Si raccoglie forse uva dagli spini, o fichi dai rovi? Così ogni albero buono produce frutti buoni e ogni albero cattivo produce frutti cattivi; un albero buono non può produrre frutti cattivi, né un albero cattivo produrre frutti buoni. Ogni albero che non dà buon frutto viene tagliato e gettato nel fuoco. Dai loro frutti dunque li riconoscerete».




Gesù, in queste parole, offre un criterio per riconoscere il vero dal falso profeta. Falso profeta non è colui che dice cose false come, al contrario, vero profeta non è colui che dice cose vere. Falso profeta è colui che dice ma non fa, non mette in pratica quanto "predica", le "parole di Dio" che fa cadere dentro il popolo. Ecco il "dai loro frutti li riconoscerete".

Il falso profeta è colui che elegge a sistema di vita questo "scarto", questa incoerenza esistente tra il suo dire e il suo modo di vivere. È colui che dice: io sono cattolico, vado a Messa, frequento il catechismo, sono certo che Dio è con me. Ma allo stesso tempo non trova mai il coraggio di chiedersi in profondità: ma io sono con Dio? Il falso profeta è colui che non manifesta alcun bisogno di conversione quotidiana: Dio è con lui, come il suo mazzo di chiavi, come il suo soprammobile preferito.

Convertirsi sarebbe domandarsi non tanto se Dio è con me (è fuor di dubbio: Dio è con tutte e tutti!), ma se io sono con e come Lui. Se così è, allora possiamo stare tranquilli: "Dai loro frutti li riconoscerete".

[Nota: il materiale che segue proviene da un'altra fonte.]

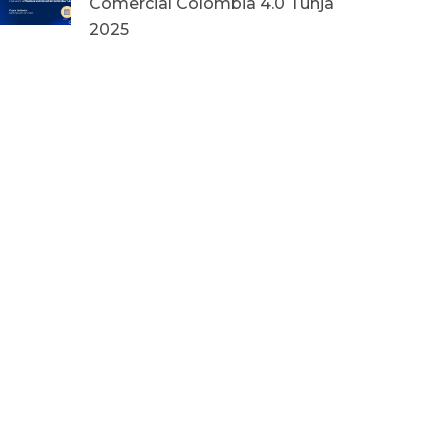
Comercial Colombia 4.0 Tunja
2025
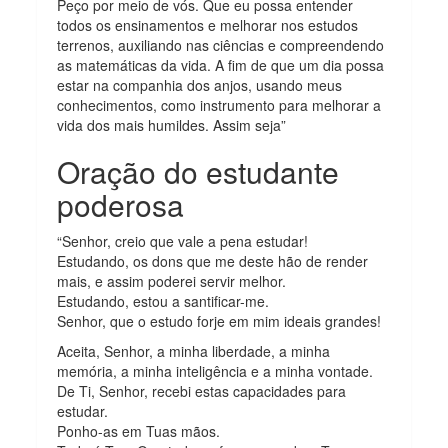
Peço por meio de vós. Que eu possa entender
todos os ensinamentos e melhorar nos estudos
terrenos, auxiliando nas ciências e compreendendo
as matemáticas da vida. A fim de que um dia possa
estar na companhia dos anjos, usando meus
conhecimentos, como instrumento para melhorar a
vida dos mais humildes. Assim seja”
Oração do estudante
poderosa
“Senhor, creio que vale a pena estudar!
Estudando, os dons que me deste hão de render
mais, e assim poderei servir melhor.
Estudando, estou a santificar-me.
Senhor, que o estudo forje em mim ideais grandes!
Aceita, Senhor, a minha liberdade, a minha
memória, a minha inteligência e a minha vontade.
De Ti, Senhor, recebi estas capacidades para
estudar.
Ponho-as em Tuas mãos.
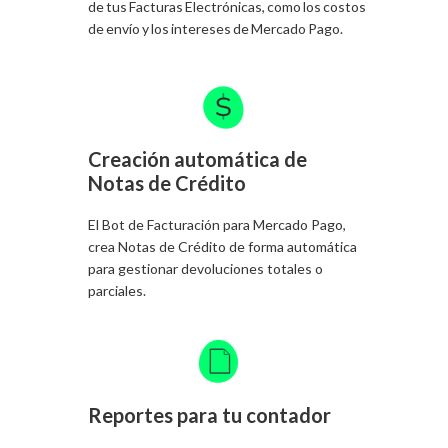
de tus Facturas Electrónicas, como los costos
de envío y los intereses de Mercado Pago.
Creación automática de
Notas de Crédito
El Bot de Facturación para Mercado Pago,
crea Notas de Crédito de forma automática
para gestionar devoluciones totales o
parciales.
Reportes para tu contador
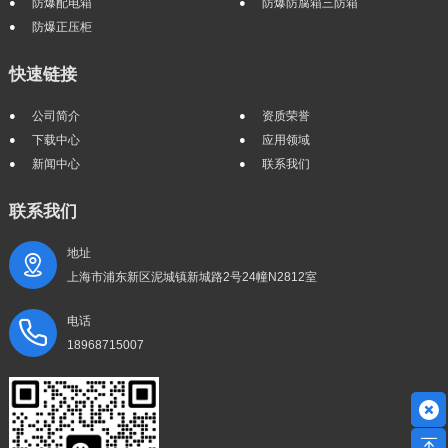
防爆配电箱
防爆防腐箱三防箱
防爆正压柜
快速链接
公司简介
资质荣誉
下载中心
应用领域
新闻中心
联系我们
联系我们
地址
上海市浦东新区泥城镇新城路2号24幢N2812室
电话
18968715007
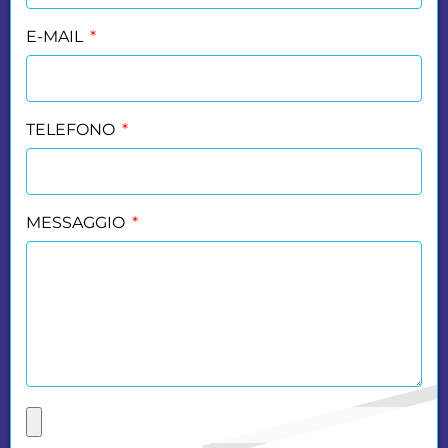
E-MAIL
TELEFONO
MESSAGGIO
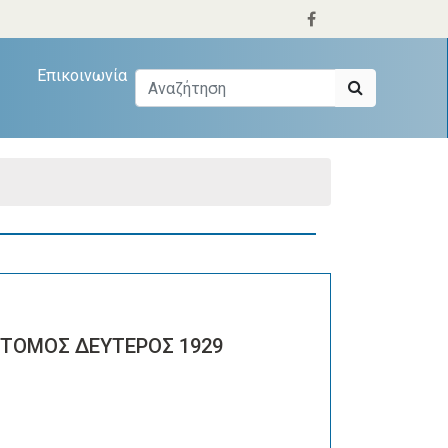
Επικοινωνία
 ΤΟΜΟΣ ΔΕΥΤΕΡΟΣ 1929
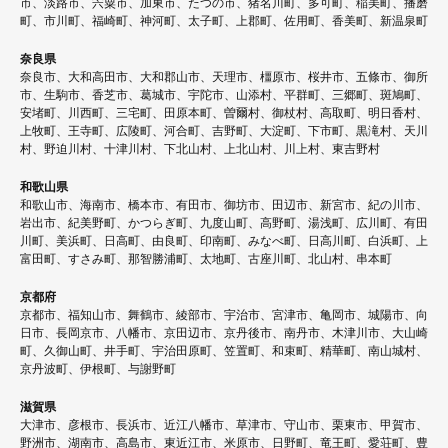
市、淡路市、宍粟市、加東市、たつの市、猪名川町、多可町、稲美町、播磨
町、市川町、福崎町、神河町、太子町、上郡町、佐用町、香美町、新温泉町
奈良県
奈良市、大和高田市、大和郡山市、天理市、橿原市、桜井市、五條市、御所
市、生駒市、香芝市、葛城市、宇陀市、山添村、平群町、三郷町、斑鳩町、
安堵町、川西町、三宅町、田原本町、曽爾村、御杖村、高取町、明日香村、
上牧町、王寺町、広陵町、河合町、吉野町、大淀町、下市町、黒滝村、天川
村、野迫川村、十津川村、下北山村、上北山村、川上村、東吉野村
和歌山県
和歌山市、海南市、橋本市、有田市、御坊市、田辺市、新宮市、紀の川市、
岩出市、紀美野町、かつらぎ町、九度山町、高野町、湯浅町、広川町、有田
川町、美浜町、日高町、由良町、印南町、みなべ町、日高川町、白浜町、上
富田町、すさみ町、那智勝浦町、太地町、古座川町、北山村、串本町
京都府
京都市、福知山市、舞鶴市、綾部市、宇治市、宮津市、亀岡市、城陽市、向
日市、長岡京市、八幡市、京田辺市、京丹後市、南丹市、木津川市、大山崎
町、久御山町、井手町、宇治田原町、笠置町、和束町、精華町、南山城村、
京丹波町、伊根町、与謝野町
滋賀県
大津市、彦根市、長浜市、近江八幡市、草津市、守山市、栗東市、甲賀市、
野洲市、湖南市、高島市、東近江市、米原市、日野町、竜王町、愛荘町、豊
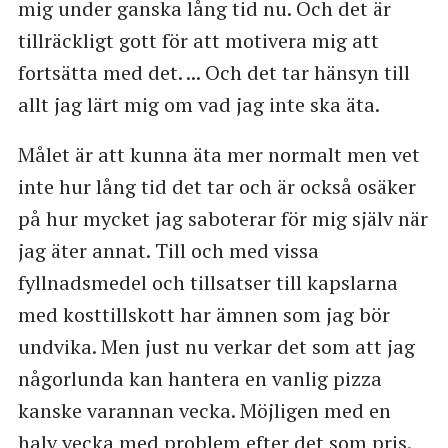
mig under ganska lång tid nu. Och det är
tillräckligt gott för att motivera mig att
fortsätta med det. ... Och det tar hänsyn till
allt jag lärt mig om vad jag inte ska äta.
Målet är att kunna äta mer normalt men vet
inte hur lång tid det tar och är också osäker
på hur mycket jag saboterar för mig själv när
jag äter annat. Till och med vissa
fyllnadsmedel och tillsatser till kapslarna
med kosttillskott har ämnen som jag bör
undvika. Men just nu verkar det som att jag
någorlunda kan hantera en vanlig pizza
kanske varannan vecka. Möjligen med en
halv vecka med problem efter det som pris.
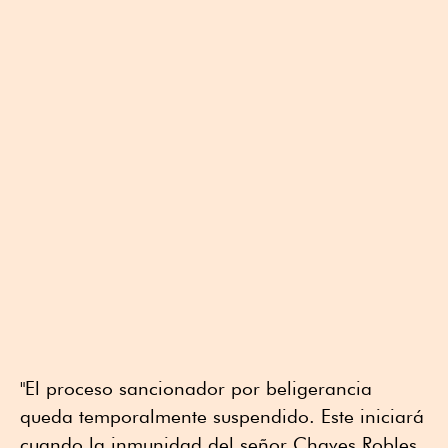
"El proceso sancionador por beligerancia
queda temporalmente suspendido. Este iniciará
cuando la inmunidad del señor Chaves Robles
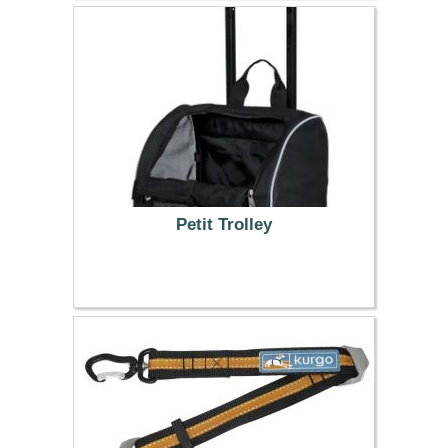
Petit Trolley
49.99 €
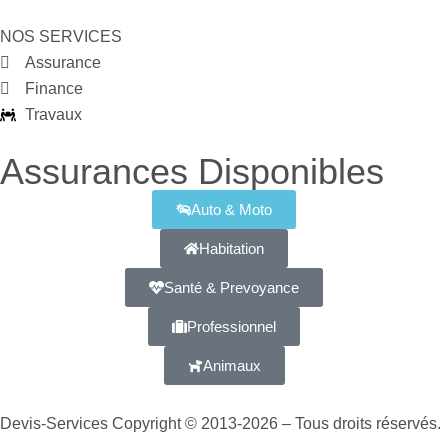
NOS SERVICES
Assurance
Finance
Travaux
Assurances Disponibles
Auto & Moto
Habitation
Santé & Prevoyance
Professionnel
Animaux
Devis-Services Copyright © 2013-2026 – Tous droits réservés.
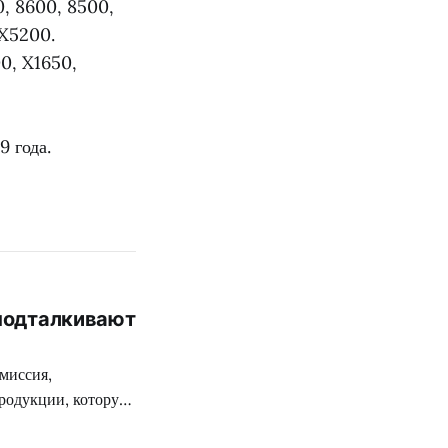
, 8600, 8500,
FX5200.
0, X1650,
9 года.
 подталкивают
миссия,
родукции, которую
ткой цензуре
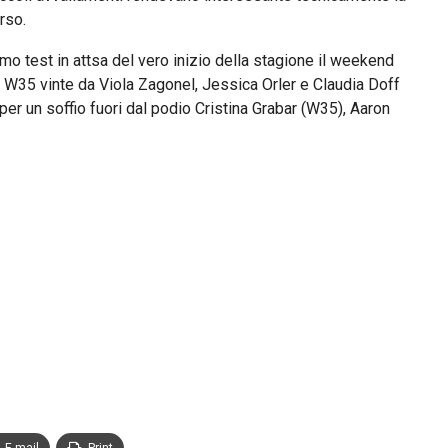
rso.
primo test in attsa del vero inizio della stagione il weekend
e W35 vinte da Viola Zagonel, Jessica Orler e Claudia Doff
r un soffio fuori dal podio Cristina Grabar (W35), Aaron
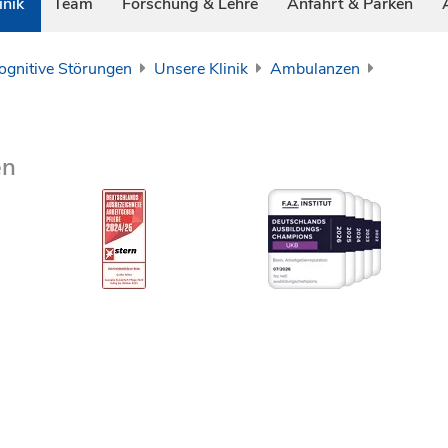
inik
Team
Forschung & Lehre
Anfahrt & Parken
Kognitive Störungen
Unsere Klinik
Ambulanzen
en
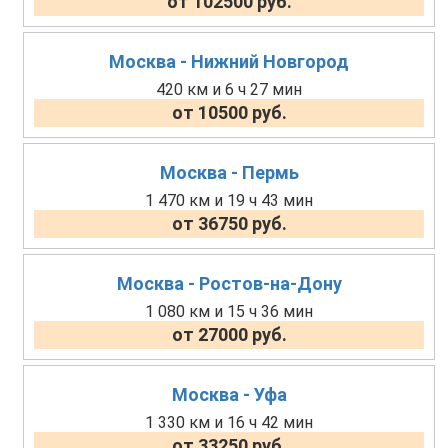
от 102500 руб.
Москва - Нижний Новгород
420 км и 6 ч 27 мин
от 10500 руб.
Москва - Пермь
1 470 км и 19 ч 43 мин
от 36750 руб.
Москва - Ростов-на-Дону
1 080 км и 15 ч 36 мин
от 27000 руб.
Москва - Уфа
1 330 км и 16 ч 42 мин
от 33250 руб.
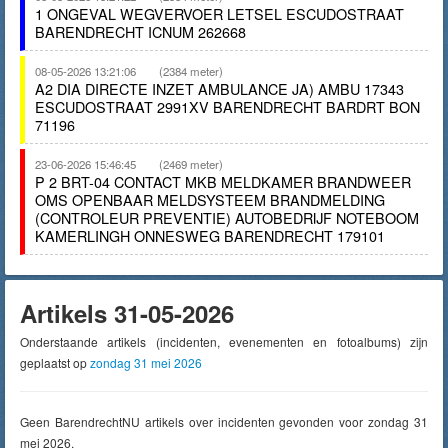
1 ONGEVAL WEGVERVOER LETSEL ESCUDOSTRAAT
BARENDRECHT ICNUM 262668
08-05-2026 13:21:06
(2384 meter)
A2 DIA DIRECTE INZET AMBULANCE JA) AMBU 17343
ESCUDOSTRAAT 2991XV BARENDRECHT BARDRT BON
71196
23-06-2026 15:46:45
(2469 meter)
P 2 BRT-04 CONTACT MKB MELDKAMER BRANDWEER
OMS OPENBAAR MELDSYSTEEM BRANDMELDING
(CONTROLEUR PREVENTIE) AUTOBEDRIJF NOTEBOOM
KAMERLINGH ONNESWEG BARENDRECHT 179101
Artikels 31-05-2026
Onderstaande artikels (incidenten, evenementen en fotoalbums) zijn
geplaatst op
zondag 31 mei 2026
Geen BarendrechtNU artikels over incidenten gevonden voor zondag 31
mei 2026.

In caso contrario, basta togliere la "f" iniziale a questi "frutti" e potremo ascoltare così le voci dei falsi profeti.

Un abbraccio a tutte e a tutti. Buona vita.

martedì 22 giugno 2021

Buongiorno mondo!

Porte


Mt 7,6.12-14

" (…) Entrate per la porta stretta, perché larga è la porta e spaziosa la via che conduce alla perdizione, e molti sono quelli che vi entrano. Quanto stretta è la porta e angusta la via che conduce alla vita, e pochi sono quelli che la trovano!".




Non credo che il Maestro, con queste parole, abbia voluto qui indicare la via dell'ascesi o addirittura una scelta di tipo monastico. Qui siamo davanti a un appello che è per tutti. È anzitutto un invito a "scavare il proprio pozzo", a entrare nella fatica del quotidiano, ad affrontare la fatica di ogni scelta sudata e faticosa per il Regno. La Via, come era chiamato il cristianesimo agli inizi, non è per quelli che amano la vita comoda e facile, non è per i pantofolai e non è nemmeno per chi vive religiosamente secondo il principio del minimo sindacale. La Via esige la totalità della propria persona e le conseguenti scelte.

Dicevamo pochi giorni fa che i cristiani non vivono in un altro mondo bensì in un altro modo. Ecco: la porta stretta è la dedizione totale al Regno nell'ordinarietà della vita e delle scelte quotidiane. Laddove ci viene proposta la vita facile, la via del "tutto e subito", il principio del "prima io e poi il resto", noi scegliamo di attraversare ogni giorno, ogni momento, la soglia di quella porta stretta che è rappresentata dalla regola aurea: Tutto quanto vuoi che gli altri facciano a te, anche tu fallo a loro. Vuoi vita? Comunica vita. Vuoi misericordia? Offri misericordia. Vuoi perdono? Perdona.

Un abbraccio a tutte e a tutti. Buona vita.